EXERCISE AIM:
Keep the images out while you set down the data exactly.

Source records
+---+
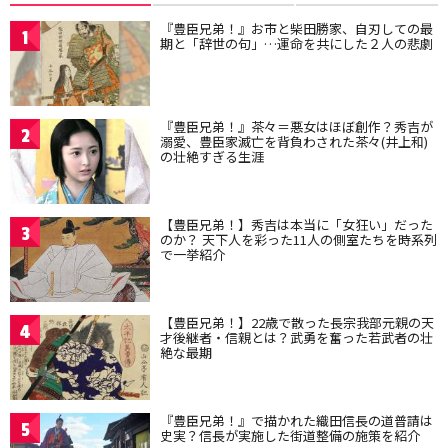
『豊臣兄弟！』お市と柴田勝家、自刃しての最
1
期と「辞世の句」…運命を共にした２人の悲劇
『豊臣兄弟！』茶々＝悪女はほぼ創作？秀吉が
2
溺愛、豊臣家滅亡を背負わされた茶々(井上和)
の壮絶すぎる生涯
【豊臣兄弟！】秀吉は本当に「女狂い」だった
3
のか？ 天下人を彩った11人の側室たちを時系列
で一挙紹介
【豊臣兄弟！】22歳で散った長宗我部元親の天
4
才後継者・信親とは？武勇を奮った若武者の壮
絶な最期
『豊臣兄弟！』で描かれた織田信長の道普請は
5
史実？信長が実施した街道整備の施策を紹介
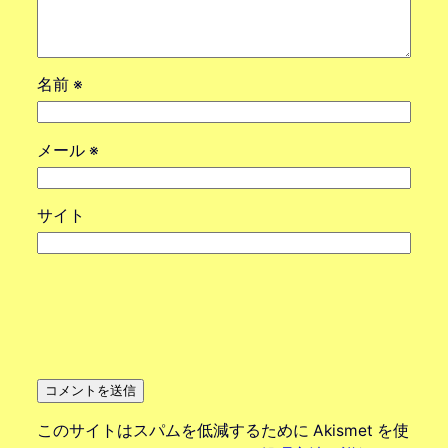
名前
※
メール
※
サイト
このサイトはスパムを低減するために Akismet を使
+---+
RESPONSE TO THIS TASK:
『豊臣兄弟！』お市と柴田勝家、自刃しての最
1
期と「辞世の句」…運命を共にした２人の悲劇
『豊臣兄弟！』茶々＝悪女はほぼ創作？秀吉が
2
溺愛、豊臣家滅亡を背負わされた茶々(井上和)
の壮絶すぎる生涯
【豊臣兄弟！】秀吉は本当に「女狂い」だった
3
のか？ 天下人を彩った11人の側室たちを時系列
で一挙紹介
【豊臣兄弟！】22歳で散った長宗我部元親の天
4
才後継者・信親とは？武勇を奮った若武者の壮
絶な最期
『豊臣兄弟！』で描かれた織田信長の道普請は
5
史実？信長が実施した街道整備の施策を紹介
名前
※
メール
※
サイト
このサイトはスパムを低減するために Akismet を使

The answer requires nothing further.